Auch an diesem Morgen im Mai des Jahres 2010 musste sie zuerst lachen. Aber dann wurde es ernst. Es war ein Morgen wie jeder andere in den vergangenen zwölf Jahren. Und dann ging auf der anderen Straßenseite dieser Mann vorüber, tief in seine Gedanken versunken. Sie kann nicht mehr genau sagen, was dieser Anblick in ihr auslöste. Sie weiß nur, dass von da an alles anders wurde. Dass sie die Farben viel intensiver wahrnahm, dass der Laden, die Wohnung, die Straße, die Stadt, der Braten, dass alles plötzlich ganz anders roch und anders schmeckte. Es war, als hätte sie zu viel von diesem Meskalin erwischt, das in der King´s Road kursierte. Aber der Zustand hielt an, Monate lang. Sie ließ sich untersuchen, aber die Leber, die schon ein Schwamm gewesen zu sein schien, hatte sich wieder erholt. Alles war ganz wunderbar. Das einzig Auffällige waren die vielen Östrogene, die in ihrem Blut auftauchten. Und die langsam Besitz ergriffen von ihrem Körper. Die allmählich Brüste wachsen ließen und ihr Lächeln veränderten.

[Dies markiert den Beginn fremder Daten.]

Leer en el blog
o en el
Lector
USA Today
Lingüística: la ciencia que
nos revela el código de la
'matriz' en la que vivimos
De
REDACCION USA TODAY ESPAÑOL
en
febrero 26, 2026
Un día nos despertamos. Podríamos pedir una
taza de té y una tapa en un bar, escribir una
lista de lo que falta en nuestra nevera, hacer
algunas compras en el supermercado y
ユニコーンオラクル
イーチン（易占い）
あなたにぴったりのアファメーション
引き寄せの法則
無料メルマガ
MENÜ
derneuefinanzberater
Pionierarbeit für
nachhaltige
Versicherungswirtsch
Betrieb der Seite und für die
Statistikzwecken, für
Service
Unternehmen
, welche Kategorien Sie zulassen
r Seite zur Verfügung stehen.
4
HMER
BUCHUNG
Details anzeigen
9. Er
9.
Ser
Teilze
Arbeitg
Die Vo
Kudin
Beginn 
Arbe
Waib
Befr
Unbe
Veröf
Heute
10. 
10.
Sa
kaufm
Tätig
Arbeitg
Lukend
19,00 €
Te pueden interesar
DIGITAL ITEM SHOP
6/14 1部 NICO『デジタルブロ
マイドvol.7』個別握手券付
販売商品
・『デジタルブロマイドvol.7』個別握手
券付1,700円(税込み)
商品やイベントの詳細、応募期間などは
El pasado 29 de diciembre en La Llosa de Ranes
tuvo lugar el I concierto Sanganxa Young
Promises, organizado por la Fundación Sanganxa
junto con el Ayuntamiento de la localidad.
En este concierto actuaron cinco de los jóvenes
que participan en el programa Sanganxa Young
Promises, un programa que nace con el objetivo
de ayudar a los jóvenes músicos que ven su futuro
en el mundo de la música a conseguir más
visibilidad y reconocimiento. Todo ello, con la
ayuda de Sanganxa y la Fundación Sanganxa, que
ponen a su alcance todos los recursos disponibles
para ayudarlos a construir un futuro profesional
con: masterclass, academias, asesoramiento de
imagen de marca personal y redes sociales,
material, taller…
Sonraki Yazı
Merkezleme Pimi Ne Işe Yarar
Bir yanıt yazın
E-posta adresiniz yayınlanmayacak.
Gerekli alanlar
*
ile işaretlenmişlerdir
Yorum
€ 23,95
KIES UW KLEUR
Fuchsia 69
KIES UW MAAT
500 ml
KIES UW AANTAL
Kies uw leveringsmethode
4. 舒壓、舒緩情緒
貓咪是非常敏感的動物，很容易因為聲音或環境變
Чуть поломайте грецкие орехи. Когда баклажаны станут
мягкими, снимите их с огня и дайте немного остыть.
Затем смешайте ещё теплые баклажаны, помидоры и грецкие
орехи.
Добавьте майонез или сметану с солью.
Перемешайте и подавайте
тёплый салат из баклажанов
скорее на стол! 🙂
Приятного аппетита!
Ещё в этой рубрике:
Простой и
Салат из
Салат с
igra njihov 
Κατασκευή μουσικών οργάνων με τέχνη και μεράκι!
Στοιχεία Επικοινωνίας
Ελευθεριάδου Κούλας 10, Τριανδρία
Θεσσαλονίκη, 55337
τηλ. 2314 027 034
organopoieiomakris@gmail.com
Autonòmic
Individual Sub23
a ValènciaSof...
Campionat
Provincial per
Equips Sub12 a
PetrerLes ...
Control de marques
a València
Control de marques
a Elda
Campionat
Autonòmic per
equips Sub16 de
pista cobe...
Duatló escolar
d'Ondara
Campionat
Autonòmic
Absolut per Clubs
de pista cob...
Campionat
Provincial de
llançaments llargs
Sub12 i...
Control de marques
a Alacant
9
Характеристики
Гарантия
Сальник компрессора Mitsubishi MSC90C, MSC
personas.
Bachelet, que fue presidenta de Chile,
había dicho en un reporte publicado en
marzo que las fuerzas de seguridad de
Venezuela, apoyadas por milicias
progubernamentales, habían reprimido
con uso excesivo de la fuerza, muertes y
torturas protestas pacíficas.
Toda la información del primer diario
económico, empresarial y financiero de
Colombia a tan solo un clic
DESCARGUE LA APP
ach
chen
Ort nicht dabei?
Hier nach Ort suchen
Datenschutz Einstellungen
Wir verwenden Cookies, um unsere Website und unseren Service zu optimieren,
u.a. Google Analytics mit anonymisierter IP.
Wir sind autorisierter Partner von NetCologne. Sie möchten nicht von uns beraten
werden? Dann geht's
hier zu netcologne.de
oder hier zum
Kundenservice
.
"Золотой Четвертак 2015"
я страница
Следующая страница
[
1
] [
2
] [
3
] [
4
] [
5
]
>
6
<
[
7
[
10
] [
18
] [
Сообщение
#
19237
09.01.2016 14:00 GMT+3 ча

Am ersten Tag des neuen Jahres schlüpfte sie in das rote Kleid, das ihr eine Freundin geschenkt hatte, und das sie bis zu diesem Tag nur im verschwiegenen Reich der eigenen vier Wände getragen hatte. Nun lief sie über die Bermannstraße. Eine alte Frau blieb stehen und nahm die Brille ab, um besser sehen zu können. Männer blickten scheu zur Seite. Aber Sophie Raphaeline war jetzt Sophie Raphaeline. Die Namen, die sie früher getragen hatte, galten nicht mehr. Sie war jetzt tatsächlich in einem ganz anderen Land. Und es gab kein Zurück mehr.

„Es gibt zwei Sorten Transsexueller“, sagt Sophie: „Die erste Sorte sind diejenigen, die schon als Kind merken, dass etwas nicht stimmt, und sich schnell verändern. Die zweite Sorte sind die, die das andere Geschlecht unterdrücken und dann mit vierzig, wenn die Kinder aus dem Haus sind, plötzlich anders werden. „Und dann...“,sagt Sophie und lächelt schelmisch und geheimnisvoll und weise zugleich, „gibt es noch mich.“

Denn bei ihr kam alles ganz anders. Bei ihr kamen plötzlich die Östrogene. „Ich hab im Leben nie daran gedacht, mich einmal wie eine Frau anzuziehen.“ Auch nicht in Kreuzberg, wo Lesben, Schwule und Transvestiten lebten, und wo sie immer wieder Frauen begegnete, die eigentlich keine Frauen waren.

Foto: Dieter Peters
„Ich habe mich nie als Frau gefühlt. Ich habe mich auch nicht als Kreuzberger oder als Kreuzbergerin gefühlt.“ Auch das passierte ihr einfach eines Tages. Sie weiß noch genau, wie das war: Vor ihrer Tür ihres anderen Landes war ein Streit ausgebrochen. Ein Hund hob sein Bein just über Sophies kleinem Blumenbeet auf der Baumscheibe . Eine Nachbarin fand das unappetitlich, aber der Besitzer des Vierbeiners sagte „Mein Hund kann pissen, wo er will“. Da öffnete Sophie die Tür, lächelte weise und sagte: „Wenn Ihr Köter auf meine Blumen pissen darf, dann darf ich auch auf ihren Köter pissen“. Und dann stellte sie sich breitbeinig vor den verdutzten Hund und griff mit eindeutiger Handbewegung dorthin, wo sich im Allgemeinen der Hauptsitz der Männlichkeit befindet.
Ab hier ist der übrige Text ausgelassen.